Post workout, bopped over to the bathroom to rinse off. Decided to bump some jams. I haven't gotten in good shower jams in far too long, so spent a few minutes deciding on music. Tried to reflect on the source of my funk (my weird week funk, not like, my groovin' dance funk) and decided on a throwback. Went way back and tried to think what my favorite inspirational tunes had been back in middle school, during a much simpler time. Came up with the quintessential song: Under Pressure by Queen and Bowie. Freddie and Bowie, my straight up favorites. That was just the ticket!

Putzed with my phone to get the song going.
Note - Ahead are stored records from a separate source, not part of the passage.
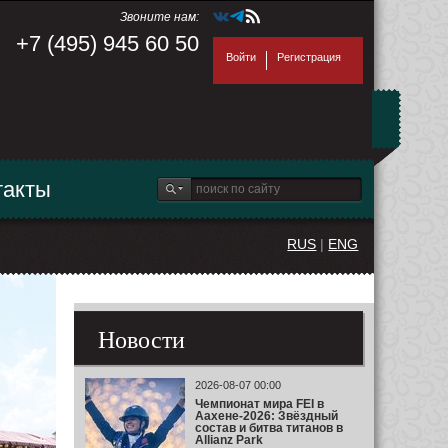
Звоните нам:
+7 (495) 945 60 50
Войти
Регистрация
такты
RUS
|
ENG
Новости
2026-08-07 00:00
Чемпионат мира FEI в
Аахене-2026: Звёздный
состав и битва титанов в
Allianz Park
Set it on the sink and hopped in the shower. After the infamous opening beats, as the stellar vocals chimed in, I realized the volume was way too high. Moved the shower head aside, shook some water off. Quickly scrambled out of the tub and turned it down. All set. Back in shower. Hot water, cool shampoo, hitting all the right notes.

Hardly a minute in, the song stops. Hands in hair, mid shampoo, my eyes popped open, filled with rage. Shampoo in said eyes. A cranky sigh, a half-assed rinse, and I was out of the tub again, this time caring less about dripping, as my frustration built. Can't a lady just get her groove back and shower and Bowie in peace without all these interruptions??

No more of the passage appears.